Show each line from the records below in which the word "hacer" occurs.

Excerpted data Start Marker

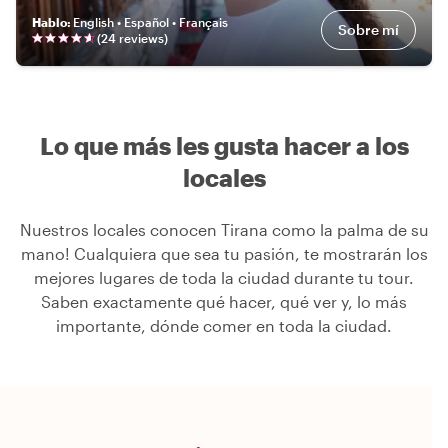
Hablo
:
English • Español • Français
Sobre mí
(
24
review
s
)
Lo que más les gusta hacer a los
locales
Nuestros locales conocen Tirana como la palma de su
mano! Cualquiera que sea tu pasión, te mostrarán los
mejores lugares de toda la ciudad durante tu tour.
Saben exactamente qué hacer, qué ver y, lo más
importante, dónde comer en toda la ciudad.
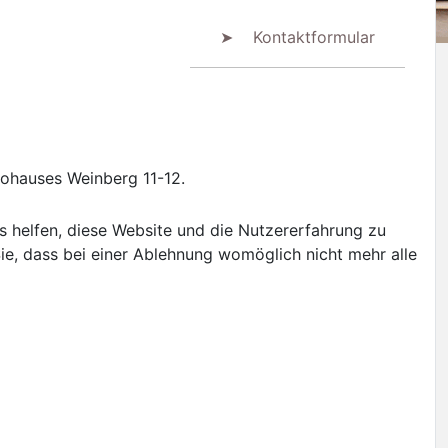
➤ Kontaktformular
rohauses Weinberg 11-12.
ns helfen, diese Website und die Nutzererfahrung zu
ie, dass bei einer Ablehnung womöglich nicht mehr alle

Excerpted data End Marker

* [Solution to this problem]:
Lo que más les gusta hacer a los
Saben exactamente qué hacer, qué ver y, lo más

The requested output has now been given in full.